La prima sperimentazione è avvenuta per le Europee…
«Sì, a giugno dello scorso anno, per la prima volta nella storia di questo Paese, è stata introdotta una modalità sperimentale che ha permesso il voto fuori sede, seppur con delle limitazioni importanti. Abbiamo rotto il tetto di cristallo, ma dal nostro punto di vista diversi limiti imposti hanno disincentivato o reso comunque complessa l’operazione: le tempistiche, le modalità e soprattutto l’esclusione di lavoratrici e lavoratori. In Italia le persone fuori sede sono cinque milioni, di queste oltre quattro milioni, secondo i dati Istat, sono lavoratori. Soprattutto per questo quindi la risposta per il voto alle Europee è stata limitata. Inoltre, era necessaria tutta la documentazione cartacea e veniva richiesta la tessera elettorale originale. Insomma, è stato importante, ma migliorabile».
Come si arriva dunque al voto per questi Referendum?
«Dopo le Europee siamo tornati a chiedere che venisse approvata la nostra legge. Dopo un passaggio alla Camera adesso è in Senato, ferma, da 22 mesi. Una volta ufficializzata la data di questi Referendum siamo tornati immediatamente alla carica. Con realismo politico abbiamo chiesto che si procedesse con un nuovo decreto Elezioni, dati i tempi ristretti, grazie all’appoggio di CGIL e del Comitato Referendum Cittadinanza che si sono uniti alla nostra campagna per chiedere la possibilità di voto fuori sede senza la discriminazione per i lavoratori. Abbiamo aggiunto anche altri correttivi, come il fatto che la domanda si debba fare al Comune in cui si è fuori sede e non quello di residenza, o di includere anche quanti vivono in una provincia diversa (per le Europee erano considerati fuori sede solo quanti vivessero in una Regione diversa).
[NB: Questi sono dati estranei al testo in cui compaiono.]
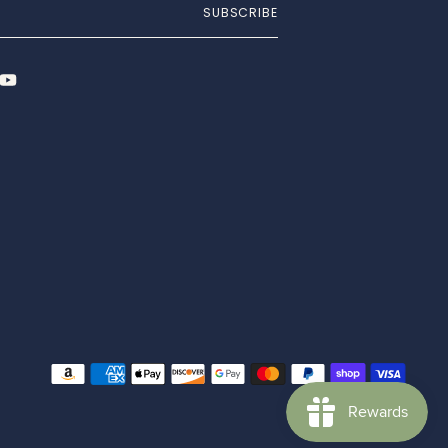
SUBSCRIBE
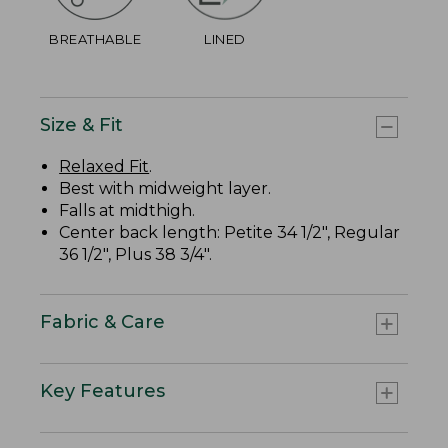
BREATHABLE
LINED
Size & Fit
Relaxed Fit
.
Best with midweight layer.
Falls at midthigh.
Center back length: Petite 34 1/2", Regular
36 1/2", Plus 38 3/4".
Fabric & Care
Key Features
Rimane lo scoglio della tessera elettorale, ma contiamo sul fatto che una volta diventata una prassi, quella del voto fuori sede, la persona si ricordi di metterla tra le cose del trasloco e l’abbia con sé».
Questa è la storia fino all’8 e 9 giugno. Dal 10 giugno invece? Cosa succederà?
«Tanto dipenderà dalla risposta, ma che sembra essere molto positiva. Peraltro per dei Referendum che non interessano nemmeno tutta la popolazione, quindi è un segnale importante che necessita di una risposta definitiva e di una stabilizzazione. Perché a oggi quello che succederà il 10 giugno è che l’Italia tornerà a essere un Paese in cui non esiste il voto fuori sede, in cui verrà disatteso il principio costituzionale che impone che lo Stato rimuova ostacoli e barriere, economiche e di altra natura, per l’accesso al voto. Per questi principi fondamentali del nostro ordinamento chiediamo che venga approvata al più presto la nostra proposta. Inoltre queste sperimentazioni sono state realizzate da questo governo, quindi non dovrebbe esserci alcuna contrarietà politica a una legge definitiva».
Quella del voto per le persone fuori sede è quindi una conquista importante, soprattutto pensando all’estensione della platea per i lavoratori dato che quattro dei cinque quesiti referendari sono intorno al lavoro.
Una conquista però, per essere veramente tale, deve essere definitiva.